Une douzaine de manuscrits, dont le plus vieux date du XVe siècle, dormaient dans un grenier de Jette. Son propriétaire n’était pas conscient de leurs valeurs historiques

BRUXELLES-VILLE C’est en fouillant dans un grenier de Jette que Remco Sleiderink, historien de la littérature à la Hogeschool-Universiteit Brussel, a découvert une douzaine de manuscrits qui prenaient la poussière depuis de nombreuses années. Un véritable trésor pour ce scientifique. “Ces sources ont une valeur historique très importante. Les manuscrits de cette époque sont rares car beaucoup de livres ont disparu dans le grand incendie de 1695 (à cause du bombardement de Bruxelles par les troupes françaises du roi Louis XIV) . Elles permettent de mieux comprendre la société de l’époque” , se félicite l’historien.

Les vénérables documents étaient conservés depuis des siècles par la Gilde des archers de Bruxelles aussi appelée Serment Royal Saint-Sébastien des Archers de Bruxelles. C’est dans le grenier de Walter Holbrecht (74 ans), qui a été trésorier de la guilde durant 30 ans, que les manuscrits ont été trouvés. “J’avais oublié leur existence et je ne connaissais pas leur valeur. Mes prédécesseurs non plus” , explique Walter. Aujourd’hui, la guilde qui fêtait ses 600 ans d’existence en 1989 a été dissoute même si Walter continue toujours à tirer à l’arc. “La guilde a été dissoute en 2005. Elle ne comptait plus que trois membres en vie et personne ne voulait prendre la relève” , déplore l’archer.

C’est donc avec plaisir que les derniers membres ont accepté d’offrir les manuscrits et un grand collier en argent qui fut porté par le roi Léopold II, aux archives de la ville de Bruxelles.

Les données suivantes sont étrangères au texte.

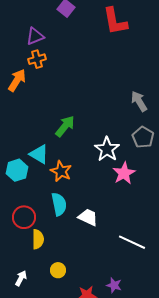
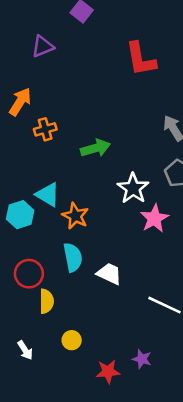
red L-shape: (115, 21) -> (141, 59), moved
orange cross: (37, 59) -> (45, 129), moved
green arrow: (65, 126) -> (95, 148), moved, turned 35
white arrow: (21, 278) -> (25, 350), turned 119

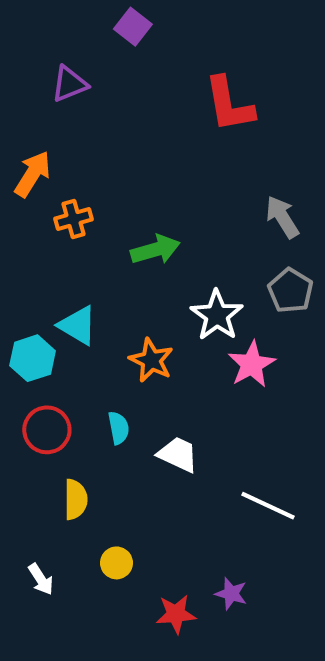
orange star: (75, 216) -> (151, 360), moved
cyan semicircle: (73, 257) -> (119, 428), size x0.7
red circle: (29, 274) -> (47, 430), moved

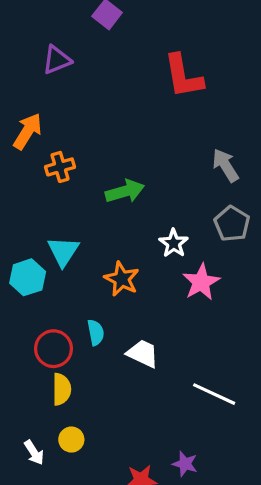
white star: (217, 315) -> (174, 243), size x0.7
cyan triangle: (78, 325) -> (63, 251), turned 32
red circle: (47, 430) -> (54, 349), moved
yellow circle: (117, 563) -> (71, 440), moved

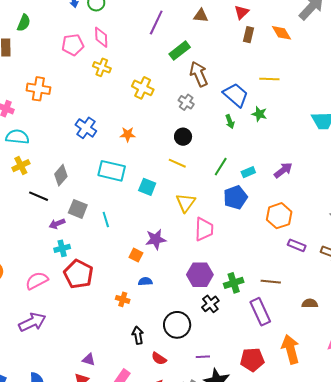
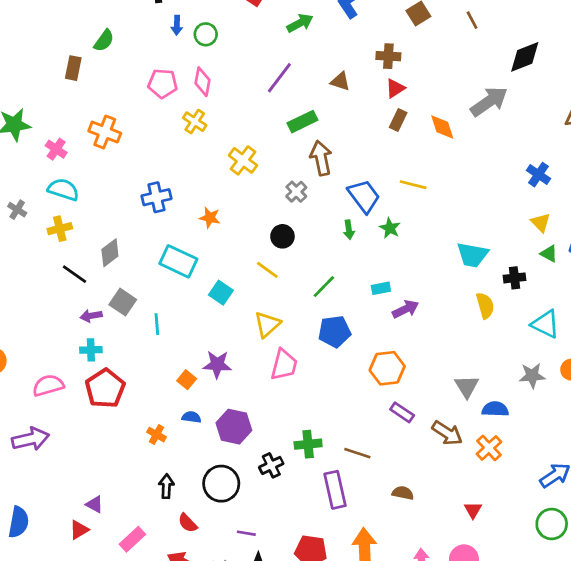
blue cross: (86, 128) -> (156, 197), turned 30
cyan rectangle: (248, 172) -> (381, 288), moved
purple hexagon: (200, 275) -> (234, 427), moved

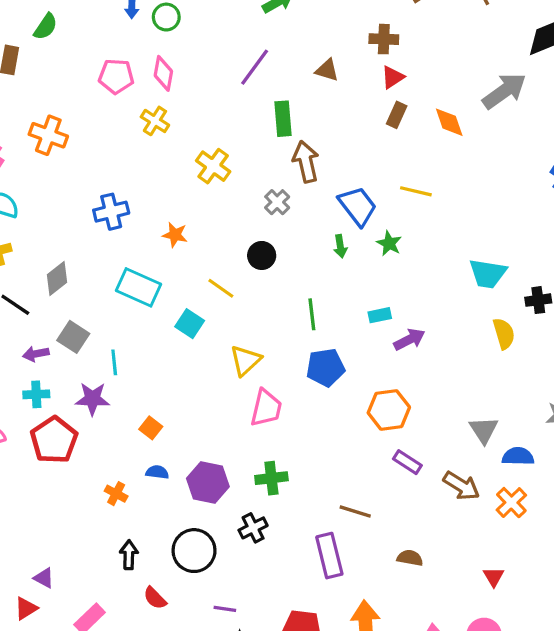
green rectangle: (302, 122) -> (283, 119), turned -68
yellow line: (267, 270) -> (221, 288), moved
green line: (324, 287) -> (312, 314), turned -50
purple star: (217, 364) -> (92, 399), moved
green cross: (308, 444) -> (271, 478), moved

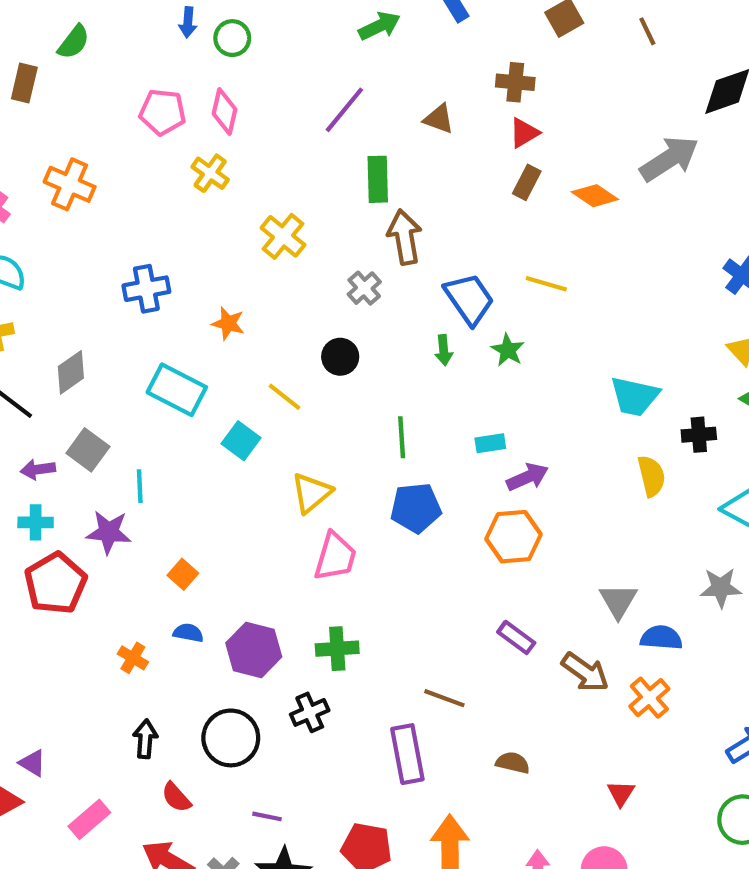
orange diamond: (449, 122) -> (595, 196), turned -40
orange hexagon: (389, 410) -> (513, 537), moved

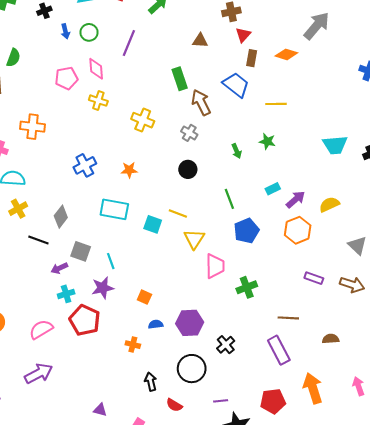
purple line: (344, 110) -> (129, 43), moved
blue trapezoid: (469, 299) -> (236, 85), moved
yellow line: (285, 397) -> (178, 213), moved
yellow semicircle: (651, 476) -> (329, 204), moved, turned -84
green cross: (337, 649) -> (247, 287), moved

Mais le clou de cette collection est assurément un manuscrit richement illustré sur parchemin datant du XVe siècle. Il contient le règlement de la confrérie Saint-Sébastien et une liste de 119 membres de la Chambre de rhétorique de Bruxelles De Corenbloem (Le Bleuet). “Ces rhétoriciens étaient des écrivains, des poètes et des comédiens, regroupés en sociétés à la fin du Moyen Âge. On peut lire leur devise dans le manuscrit : La jeunesse crée la joie” , explique encore l’historien de la HUB.

Le manuscrit contient les noms de membres de la confrérie Saint-Sébastien, souvent en précisant leur profession. “C’est très intéressant, on y retrouve des artistes et des artisans bien connus comme le sculpteur Jan Borreman ou l’imprimeur Thomas van der Noot.” Il atteste du lien étroit entre la confrérie et les membres de la Chambre De Corenbloem .

Une autre découverte historique est apportée par une illustration du parchemin. “On peut voir sur la miniature une représentation de St-Sébastien qui tient un arc dans l’ancienne église St-Géry. Il s’agit de la seule image de l’église que nous connaissons avant sa reconstruction en 1520 .” C’est après avoir vu une copie de cette représentation que Remco Sleiderink a recherché, trois années, la pièce originale. Ses efforts ont été récompensés.